Esta componente, de acordo com a estratégia desenhada para a sua implementação, visa consolidar as estruturas de coordenação, planeamento e governação no sector da Saúde, através de sistemas multissectoriais e transfronteiriços de planeamento, financiamento, governação e informação, voltados para a melhoria da resiliência a emergências em saúde.

O Projecto contempla, também, a elaboração e revisão de documentos técnicos e políticas de saúde, estudos operacionais e reforço de programas de saúde, entre outras acções.

Uma das grandes vantagens do Projecto está relacionada com a facilidade no acesso a produtos de saúde de qualidade (incluindo a aquisição de vacinas prioritárias para o país), o fortalecimento do Programa Alargado de Vacinação (PAV) e o reforço da luta anti-vectorial.

Sistemas de vigilância epidemiológica mais fortes

Além do reforço dos Sistemas de Vigilância Epidemiológica e Laboratorial, através de uma abordagem multissectorial, o Projecto vai ajudar na gestão de emergências, coordenação e continuidade dos serviços essenciais, incluindo os serviços de saúde materna, neonatal, infantil e adolescente.

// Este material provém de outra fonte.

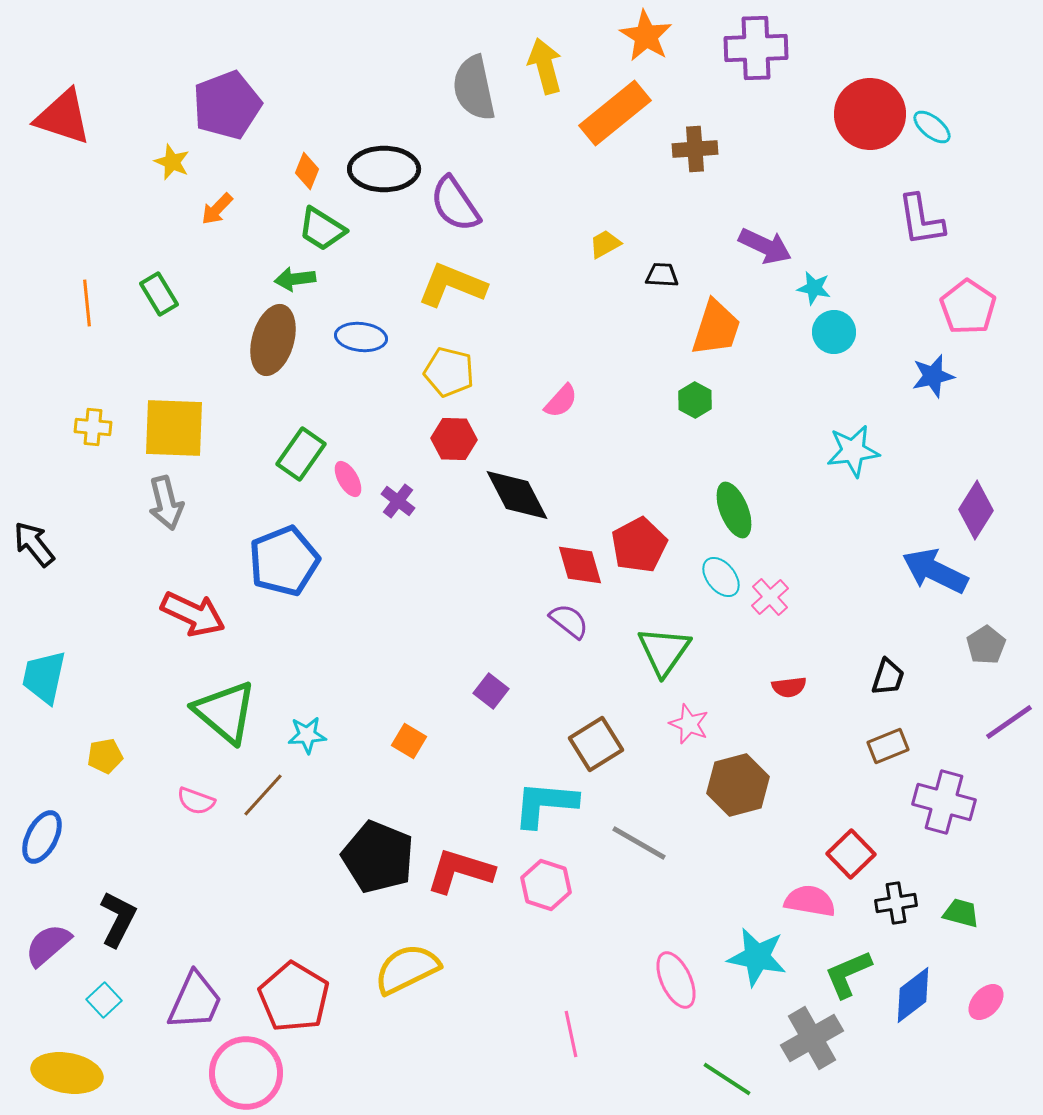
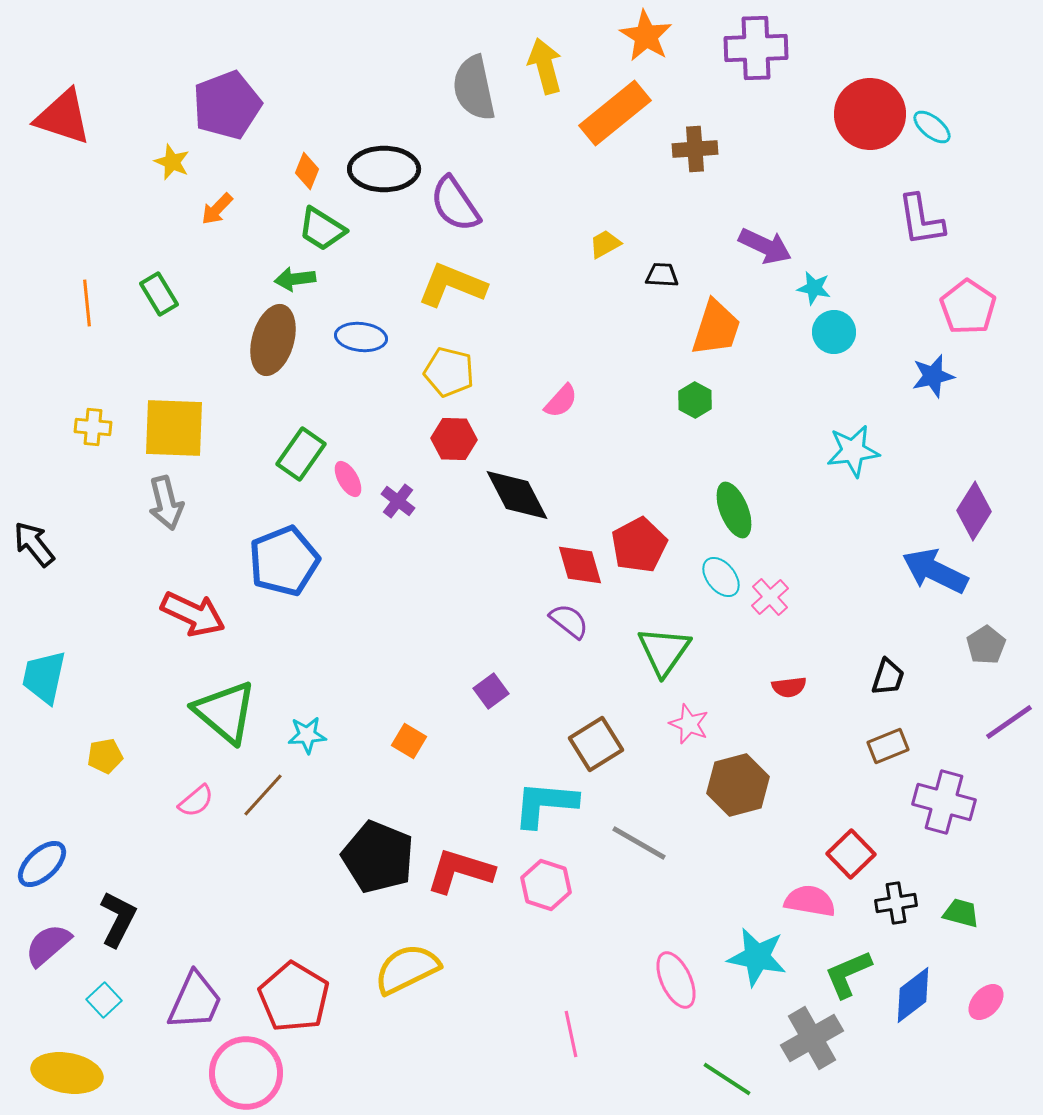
purple diamond at (976, 510): moved 2 px left, 1 px down
purple square at (491, 691): rotated 16 degrees clockwise
pink semicircle at (196, 801): rotated 60 degrees counterclockwise
blue ellipse at (42, 837): moved 27 px down; rotated 20 degrees clockwise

A iniciativa visa, ainda, alargar a gestão de emergências, a coordenação e a continuidade dos serviços, prestando especial atenção à pressão crescente que os choques climáticos exercem sobre o sistema de saúde, e aquisição de centros de tratamento móveis equipados para responder a emergências de saúde.

Na equação, está previsto o reforço do programa de saúde reprodutiva, materna, neonatal, infantil, adolescente e a disponibilidade de produtos e serviços, com especial destaque para as mulheres e raparigas mais desfavorecidas em zonas remotas e rurais.

Em termos de resultados, espera-se que o Projecto seja capaz de proporcionar melhoria na prontidão nacional para emergências sanitárias, redução do tempo de detecção e resposta a surtos, integração regional e colaboração transfronteiriça em saúde pública, fortalecimento do capital humano e institucional em saúde. A Organização Mundial da Saúde (OMS) considera a medida decisiva para uma melhor protecção da saúde da população angolana.